Das Telefon klingelte. Tiffany rief aus der Küche: »Mr. Ha­milton.«

»Entschuldigen Sie mich.«

Als Fitz den Hörer abnahm, gingen Stafford, Cabell und Blair zu den Damen ins Wohnzimmer. Wenige Minuten später kam Fitz-Gilbert nach.

»Hat jemand von euch Ben Seifert gesehen oder was von ihm gehört?«

»Nein. Warum?« fragte Little Marilyn.

»Er ist heute nicht zur Arbeit erschienen. Cynthia Cooper war am Apparat. Sie hat den ganzen Abend seine Mitarbeiter und seine Angehörigen angerufen. Jetzt ruft sie Freunde und Be­kannte an. Ich habe ihr gesagt, daß Sie hier sind, Cabby. Sie möchte Sie gern sprechen.«

Cabell ging zum Telefon.

»Er verbringt fast mehr Zeit auf Achse als im Büro«, erlaubte sich Harry zu bemerken, nachdem Bens Chef außer Hörweite war.

»Ich habe ihm erst letzte Woche gesagt, er soll auf sich auf­passen, aber ihr kennt ja Ben.« Fitz zog sich einen Sessel heran. »Wetten, wenn er wieder auftaucht, wird er eine phantastische Geschichte zum besten geben.«

Harry machte den Mund auf und wieder zu. Sie hatte sagen wollen: »Und wenn hier ein Zusammenhang mit dem Mord an dem Landstreicher besteht?« Vielleicht war ja Ben der Mörder und hatte sich abgesetzt? Aber sie wußte, wie empfindlich Ma­rilyn auf das Thema reagierte, und so sagte sie nichts.

Harry hatte Ben Seifert vollkommen vergessen, als Blair sie vor ihrer Haustür absetzte. Er versprach, am nächsten Morgen um halb acht dazusein. Sie öffnete die Tür und machte Licht. Nur eine Lampe ging an. Harry sah sich die Bescherung auf dem Fußboden an; das Lampenkabel war aus der Wand geris­sen.

»Tucker! Mrs. Murphy!«

Die beiden Tiere kicherten unterm Bett, blieben aber, wo sie waren. Harry ging ins Schlafzimmer, kniete sich hin, spähte unters Bett und sah sich von zwei glänzenden Augenpaaren angestarrt.

»Ich weiß, daß ihr zwei das wart.«

»Das mußt du uns erst mal beweisen.« Das war alles, was Mrs. Murphy dazu zu sagen hatte. Sie schlug mit dem Schwanz.

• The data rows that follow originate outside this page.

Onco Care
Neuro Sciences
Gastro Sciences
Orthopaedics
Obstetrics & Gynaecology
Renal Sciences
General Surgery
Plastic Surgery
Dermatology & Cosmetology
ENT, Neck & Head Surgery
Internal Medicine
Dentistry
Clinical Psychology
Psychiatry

»Ich hatte einen schönen Abend und lasse mir von euch nicht die Laune verderben.«

Nur gut, daß Harry so dachte. Der Lauf der Ereignisse sollte früh genug alles verderben.

33

Silbrig und beige glitzerte die Erde unter der Frostschicht. Die Sonne, die bleich und tief am Himmel stand, verwandelte den Bodennebel in einen champagnerfarbenen Schleier. Mrs. Mur­phy und Tucker kuschelten sich in der Sattelkammer in eine Pferdedecke und sahen zu, wie Harry Tomahawk striegelte.

Blair kam um Viertel vor acht. Harry hatte Tomahawk schon gebürstet und eingeflochten, ihm die Hufe mit Fett einge­schmiert und ihn abermals gebürstet, und nun konnte sie selbst eine gründliche Säuberung vertragen.

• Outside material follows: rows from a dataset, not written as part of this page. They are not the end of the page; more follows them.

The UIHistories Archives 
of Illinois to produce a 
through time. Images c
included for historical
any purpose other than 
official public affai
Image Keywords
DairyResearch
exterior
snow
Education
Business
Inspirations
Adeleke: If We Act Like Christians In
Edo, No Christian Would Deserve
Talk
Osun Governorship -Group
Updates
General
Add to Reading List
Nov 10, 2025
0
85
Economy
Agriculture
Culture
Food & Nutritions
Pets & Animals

»Wann sind Sie aufgestanden?« Blair bewunderte ihr Werk.

»Halb sechs. Um die Zeit stehe ich immer auf. Ich wünschte, ich könnte länger schlafen, aber ich kann's nicht, nicht mal, wenn ich nachts um halb eins ins Bett gehe.«

»Was kann ich tun?«

Harry zog ihren Monteuranzug aus, unter dem ihre lederne Reithose zum Vorschein kam. Über das gute weiße Hemd hatte sie einen dicken Pullover gezogen. Ihre abgetragenen Reitstiefel lehnten blankgeputzt an der Sattelkammerwand. Ihre Melone hing gebürstet an einem Sattelhaken. Harry hatte sich ihre Jagd­farben verdient, als sie noch zur High School ging, und ihr alter schwarzer Melton mit dem belgisch-blauen Kragen hing ordent­lich auf der anderen Seite des Sattelhakens.